In 2003 the US, the UK and a coalition of smaller forces defeated the Iraqi regime of Saddam Hussein. At the time, and since, it has routinely been claimed that the war constituted an “attack on Islam”. Here are three reasons why this claim is false:-

Saddam Hussein’s regime murdered thousands of Muslims: In the decades preceding the war, Saddam Hussein’s regime murdered hundreds of thousands of Iraqi citizens. The UN puts the figure above 300,000, and has uncovered many mass graves. Most of these victims were Muslim. This slaughter was only ended by the war, and had it not been for the US-led intervention, the crimes of the former regime would probably still be continuing today.

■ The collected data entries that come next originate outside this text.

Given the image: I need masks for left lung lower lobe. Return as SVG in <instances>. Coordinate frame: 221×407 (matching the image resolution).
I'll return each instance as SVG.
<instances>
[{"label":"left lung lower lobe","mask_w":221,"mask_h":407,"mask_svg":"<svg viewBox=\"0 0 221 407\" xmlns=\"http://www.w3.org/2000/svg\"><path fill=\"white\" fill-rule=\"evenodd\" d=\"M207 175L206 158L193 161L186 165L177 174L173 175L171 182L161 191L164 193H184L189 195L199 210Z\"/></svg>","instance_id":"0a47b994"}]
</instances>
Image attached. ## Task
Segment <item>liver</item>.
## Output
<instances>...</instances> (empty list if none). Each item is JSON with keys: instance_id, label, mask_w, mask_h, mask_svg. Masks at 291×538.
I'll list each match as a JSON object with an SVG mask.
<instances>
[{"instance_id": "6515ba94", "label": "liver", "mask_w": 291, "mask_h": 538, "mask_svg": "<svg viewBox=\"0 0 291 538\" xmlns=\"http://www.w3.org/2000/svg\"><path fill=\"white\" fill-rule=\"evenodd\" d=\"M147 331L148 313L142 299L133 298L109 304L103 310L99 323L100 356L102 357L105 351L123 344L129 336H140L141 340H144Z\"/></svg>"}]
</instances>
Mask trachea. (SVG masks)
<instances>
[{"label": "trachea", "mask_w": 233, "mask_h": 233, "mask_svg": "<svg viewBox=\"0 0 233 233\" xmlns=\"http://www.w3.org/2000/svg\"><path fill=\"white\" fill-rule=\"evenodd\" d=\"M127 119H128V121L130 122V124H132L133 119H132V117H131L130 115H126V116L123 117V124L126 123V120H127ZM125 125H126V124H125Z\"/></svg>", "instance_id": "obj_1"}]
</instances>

The post-war “insurgency” has targeted Muslim worshippers at mosques: Since 2003, dozens of mosques in Iraq have been bombed by “insurgents”, during or immediately after prayers. Hundreds of devout Muslim worshippers – mostly shi’ite, some sunni - have been murdered, indiscriminately, in Najaf, Karbala, Baghdad and elsewhere. Thousands more have been injured and traumatised. Muslim families and Muslim communities have been devastated.

The attackers have often been affiliated to Al-Qaeda; in some cases have been disaffected foreign terrorist groups; and in other cases have been “home-grown” Iraqi groups, often sympathetic to the former Hussein regime.

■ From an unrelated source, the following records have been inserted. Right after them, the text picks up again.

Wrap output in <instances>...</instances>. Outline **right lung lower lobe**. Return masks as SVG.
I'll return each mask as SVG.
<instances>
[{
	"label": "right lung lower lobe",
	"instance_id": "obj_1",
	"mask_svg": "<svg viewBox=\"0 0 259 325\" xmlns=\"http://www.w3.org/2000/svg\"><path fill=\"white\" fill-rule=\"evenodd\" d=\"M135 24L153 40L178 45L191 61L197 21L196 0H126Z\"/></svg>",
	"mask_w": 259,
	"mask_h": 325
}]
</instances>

These bombings are not designed to benefit the lives or human rights of Iraqi Muslims. Their aim is to ruin the steps towards democracy which Iraq is taking, and to plunge the country into chaos, anarchy and a religiously-inspired bloody civil war. The US-British efforts in Iraq – far from being an “attack on Muslims” – are intended to thwart this campaign of violence against Iraqi citizens, Muslim and non-Muslim alike.

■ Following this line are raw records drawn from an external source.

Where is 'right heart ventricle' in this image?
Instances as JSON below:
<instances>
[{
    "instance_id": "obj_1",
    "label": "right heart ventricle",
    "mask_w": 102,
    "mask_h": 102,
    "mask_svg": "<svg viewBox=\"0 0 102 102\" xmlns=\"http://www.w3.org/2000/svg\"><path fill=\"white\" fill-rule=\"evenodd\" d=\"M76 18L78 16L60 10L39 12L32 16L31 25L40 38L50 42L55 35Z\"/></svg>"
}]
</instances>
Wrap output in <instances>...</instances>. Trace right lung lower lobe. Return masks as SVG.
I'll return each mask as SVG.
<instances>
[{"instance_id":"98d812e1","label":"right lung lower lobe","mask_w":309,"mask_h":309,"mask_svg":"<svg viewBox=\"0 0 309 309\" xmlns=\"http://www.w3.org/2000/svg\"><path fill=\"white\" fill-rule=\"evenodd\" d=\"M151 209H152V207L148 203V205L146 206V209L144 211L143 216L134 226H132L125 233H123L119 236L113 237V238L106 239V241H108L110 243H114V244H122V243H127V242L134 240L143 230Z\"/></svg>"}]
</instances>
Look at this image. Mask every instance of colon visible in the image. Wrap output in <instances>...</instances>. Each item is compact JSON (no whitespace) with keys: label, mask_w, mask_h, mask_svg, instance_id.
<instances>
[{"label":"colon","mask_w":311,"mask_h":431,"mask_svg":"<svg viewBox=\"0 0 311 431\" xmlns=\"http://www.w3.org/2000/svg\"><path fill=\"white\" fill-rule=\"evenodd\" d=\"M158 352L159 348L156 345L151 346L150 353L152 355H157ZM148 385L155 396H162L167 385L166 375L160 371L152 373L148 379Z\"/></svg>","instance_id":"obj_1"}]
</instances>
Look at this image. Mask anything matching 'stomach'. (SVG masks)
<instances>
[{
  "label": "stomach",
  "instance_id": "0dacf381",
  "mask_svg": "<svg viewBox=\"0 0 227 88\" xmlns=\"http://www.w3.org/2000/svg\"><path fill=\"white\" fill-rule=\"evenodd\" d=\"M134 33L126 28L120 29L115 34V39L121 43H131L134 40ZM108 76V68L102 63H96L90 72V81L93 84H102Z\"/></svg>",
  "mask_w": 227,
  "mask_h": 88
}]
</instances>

The Iraqi election of January 2005 gave a democratic voice to millions of Muslims: On January 31 2005, over 8,000,000 Iraqis – mostly Muslim men and women - voted in the country’s first free elections. That election resulted
in a government which is broadly representative, and in which the minority sunnis are slowly starting to increase their participation. That Iraqi government gives a voice to Muslims, socially, politically and religiously. It has asked the US, the British and the other coalition forces to stay in Iraq, help build up the fledgling democracy, and train Iraq’s own security forces in combating the insurgency. Far from being a war against Islam, the war has empowered millions of Muslim Iraqis for the first time in their lives, and brought democratic opportunities – flawed and vulnerable, but democratic nonetheless – to Iraq for the first time.

Conclusion

The argument that the US and the British are “fighting Islam” in Iraq is a grotesque misrepresentation. This claim – too often uncritically repeated in the West - fuels Islamist terrorism and encourages the views of groups who behead journalists, shoot aid workers, and suicide bomb Iraqi children collecting sweets.

Islamist fanaticism is driven by hatred of the West, and laced with xenophobia and anti-semitism. The war in Iraq is not a battle between the occupiers and the Iraqi people; it is a battle between a fledgling democracy in the Muslim world, and those who despise the very notion of democracy. To argue that the US and British presence in Iraq is “against Islam” and should be opposed is thus a betrayal of the Iraqi government and people. It stifles the democratic aspirations of millions of Muslims in Iraq and elsewhere in the Middle East.

It goes without saying that both the Israeli and the Palestinian people have a long-term vested interest in seeing Islamist fanaticism defeated in Iraq, and wherever else it manifests itself.